Infrastructure (Cooling) • The growth of the RACF has put considerable strain on power and cooling. • UPS back-up power for RACF equipment. • Custom RACF-written script to monitor power and cooling issues. • Alarm logging and escalation through RT ticketing system. • Controlled automatic shutdown of Linux Farm during cooling or power failures.
Infrastructure (Network) • Use of cacti to monitor network traffic and performance. • Can be used at switch or system level. • Historical information and logs. • To be instrumented with alarms and be integrated in the alarm logging and escalation.
Condor • Condor does not have native monitoring interface. • RACF created its own web-based, monitoring interface. • Interface used by staff for performance tuning. • Connected to RT for alarm logging and escalation. • Monitoring functions • Throughput • Service Availability • Configuration Optimization
RT • Flexible ticketing system. • Historical records available. • Coupled to monitoring software for alarm logging and escalation. • Integrated in service-based SLA.

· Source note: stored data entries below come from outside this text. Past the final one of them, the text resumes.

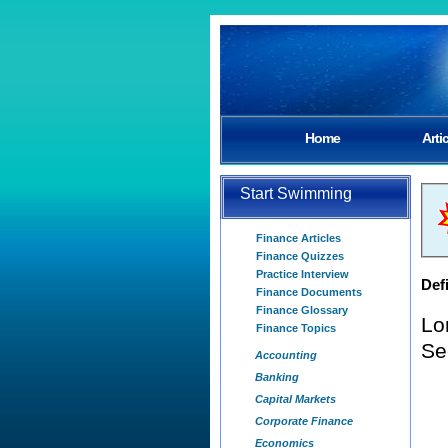
Home
Arti
Start Swimming
Finance Articles
Finance Quizzes
Practice Interview
Defi
Finance Documents
Finance Glossary
Lo
Finance Topics
Se
Accounting
Banking
Capital Markets
Corporate Finance
Economics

Implementing new SLA • Create Alarm Management Layer (AML) to interface monitoring to RT. • Alarm conditions configurable via custom-written rule engine. • Clearer lines of responsibilities for creating, maintaining and responding to alarms. • AML creates RT ticket in appropriate category and keeps track of responses. • AML escalates alarm when RT ticket is not addressed within (configurable) amount of time. • Service Coordinators oversee management of service alarms.

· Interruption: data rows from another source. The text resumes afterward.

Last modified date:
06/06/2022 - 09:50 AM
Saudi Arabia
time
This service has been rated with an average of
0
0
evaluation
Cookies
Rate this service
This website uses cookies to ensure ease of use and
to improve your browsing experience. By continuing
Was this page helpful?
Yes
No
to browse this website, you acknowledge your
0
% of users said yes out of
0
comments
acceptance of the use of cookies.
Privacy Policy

RT ticket status (new, open, resolved) Timestamp of lastest RT update Due date RT ticket information (number, queue, owner, priority, etc) What data is logged? • Host, service, host group, and service group • Alarm timestamp • NRPE (Nagios) message content • Alarm status • Notification status
Example Configuration (rule) File [linuxfarm-testrule] host: testhost(\d) (Regular expression compatible) service: condorq, condor hostgroup: any queue: Test after_hours_PageTime: 30 work_hours_PageTime: 60 work_hours_response_time: 120 (When does the problem need to be resolved by) after_hours_response_time: 720 (When does the problem need to be resolved by) auto_up: 1 (Page people) down_hosts: 2 (Number of down hosts to be a real problem) firstContact: test-person@pager secondContact: test-person@bnl.gov
Summary • Well-established procedures from RHIC operational experience. • Need service-based SLA for distributed computing environment. • Create Alarm Management Layer (AML) to integrate RT with monitoring tools and create clearer lines of responsibilities for staff. • Some features already functional. • Expect full implementation by late summer 2008.